Enterobacter cloacae of the present invention (Enterobactercloacae) JP6.Depositary institution: China Committee for Culture Collection of Microorganisms's common micro-organisms center (CGMCC), address: No. 3, Yard 1, BeiChen xi Road, Chaoyang District, Beijing City, preservation date: on August 28th, 2014, deposit number: CGMCCNo.9615.
Accompanying drawing explanation
Fig. 1 is 60 days and JP6 process in 90 days and the cigarette strain plant height column diagram contrasted;
Fig. 2 is 60 days and JP6 process in 90 days and the cigarette strain stem girth column diagram contrasted;
Fig. 3 is that 30 days, 60 days and JP6 process in 90 days amass column diagram with the maximum leaf surface of cigarette strain contrasted;
Fig. 4 is 30 days, 60 days and JP6 process in 90 days and the cigarette strain number of blade column diagram contrasted;
Fig. 5 is JP6 process biomass column diagram fresh in the cigarette strain contrasted;
Fig. 6 is JP6 process and the cigarette strain dry biomass column diagram contrasted;
Fig. 7 is JP6 phosphorus decomposing design sketch.
Embodiment
Below in conjunction with embodiment, the present invention is further illustrated.

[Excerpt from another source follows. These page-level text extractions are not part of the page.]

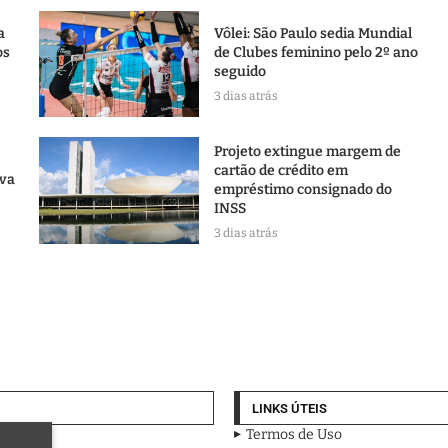
a
Vôlei: São Paulo sedia Mundial
os
de Clubes feminino pelo 2º ano
seguido
3 dias atrás
Projeto extingue margem de
cartão de crédito em
uva
empréstimo consignado do
INSS
3 dias atrás
LINKS ÚTEIS
Termos de Uso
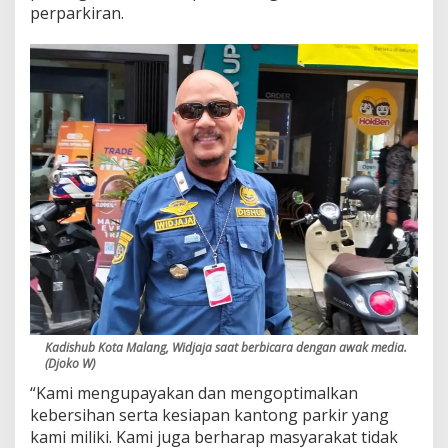
perparkiran.
Kadishub Kota Malang, Widjaja saat berbicara dengan awak media.
(Djoko W)
“Kami mengupayakan dan mengoptimalkan
kebersihan serta kesiapan kantong parkir yang
kami miliki. Kami juga berharap masyarakat tidak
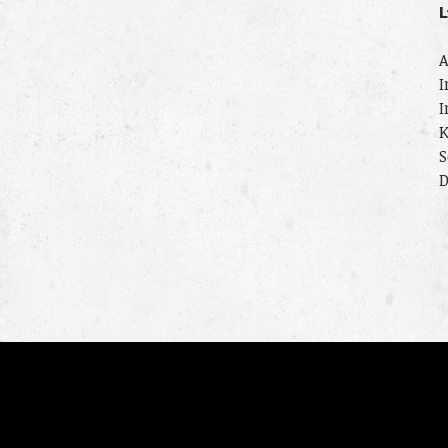
L
A
I
I
K
S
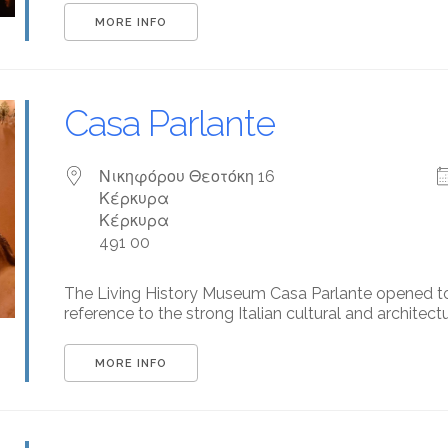
MORE INFO
Casa Parlante
Νικηφόρου Θεοτόκη 16
Κέρκυρα
Κέρκυρα
491 00
The Living History Museum Casa Parlante opened to 
reference to the strong Italian cultural and architectura
MORE INFO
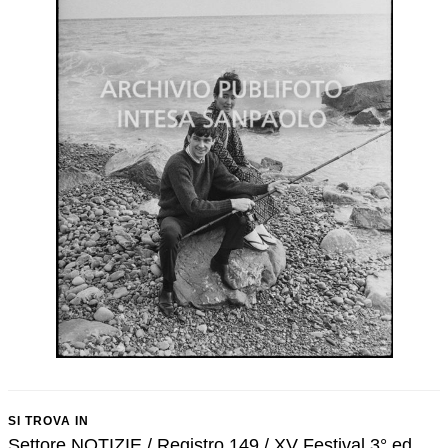
SI TROVA IN
Settore NOTIZIE / Registro 149 / XV Festival 3° ed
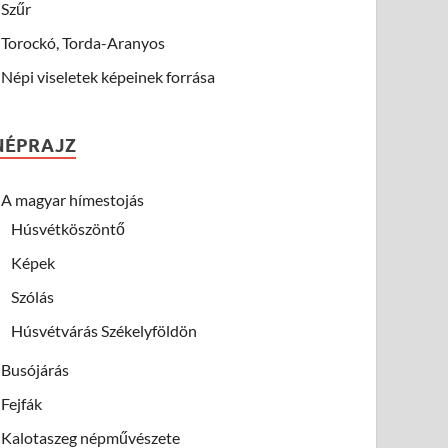
Szűr
Torockó, Torda-Aranyos
Népi viseletek képeinek forrása
NÉPRAJZ
A magyar hímestojás
Húsvétköszöntő
Képek
Szólás
Húsvétvárás Székelyföldön
Busójárás
Fejfák
Kalotaszeg népművészete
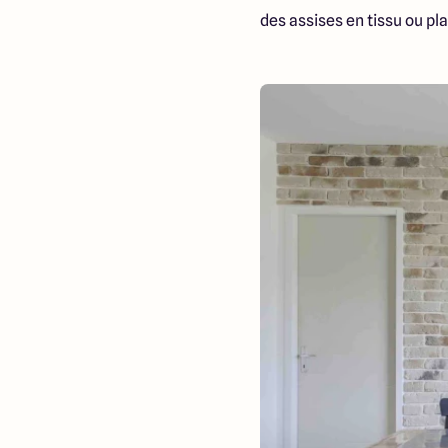
des assises en tissu ou pl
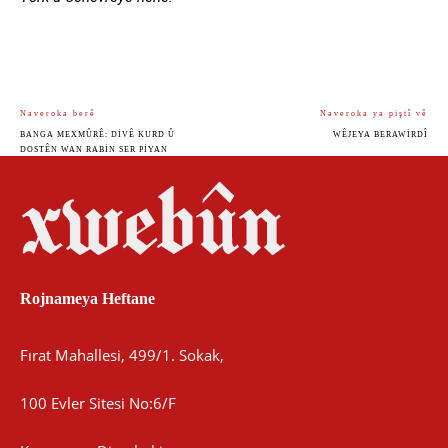
Naveroka berê
Naveroka ya piştî vê
BANGA MEXMÛRÊ: DIVÊ KURD Û
WÊJEYA BERAWIRDÎ
DOSTÊN WAN RABIN SER PIYAN
Rojnameya Heftane
Fırat Mahallesi, 499/1. Sokak,
100 Evler Sitesi No:6/F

Enterobacter cloacae of the present invention (Enterobactercloacae) JP6, depositary institution: China Committee for Culture Collection of Microorganisms's common micro-organisms center (CGMCC), address: No. 3, Yard 1, BeiChen xi Road, Chaoyang District, Beijing City, preservation date: on August 28th, 2014, deposit number: CGMCCNo.9615.
(1) screening of CGMCCNo.9615
Process in the enrichment of beef extract-peptone liquid nutrient medium: dilution plate culture method is separated, take and pick up from level ground, Sangzhi, Hunan land owned by officials vega fresh soil 10g, be placed in the 250mL triangular flask including granulated glass sphere and 90mL sterilized water, 170r/min vibrates 30min, then by 10
-5, 10
-6, 10
-7gradient is diluted, and respectively gets 0.1mL and coats straw medium (fresh rice straw 300g, agar 25g, water 1000mL121 DEG C high pressure steam sterilization 25min.) dull and stereotyped and inorganic phosphorus substratum (glucose 10.0g, (NH
4)
2sO
40.5g, NaCl0.3g, KCl0.3g, MgSO
47H
2o0.3g, FeSO
47H
2o0.03g, MnSO
44H
2o0.03g, Ca
3(PO
4)
225.0g, water 1000mLpH7.0-7.5, agar 25g.) on flat board, wherein straw medium is coated with two parts, and a copy of it covers one deck water agar thick as far as possible.Each gradient repeats 3 times.The straw medium flat board not being stamped water agar is positioned over 15 DEG C and cultivates 5-8d, the flat board and the inorganic phosphorus culture medium flat plate that are stamped water agar are placed in 37 DEG C of cultivation 24-48h.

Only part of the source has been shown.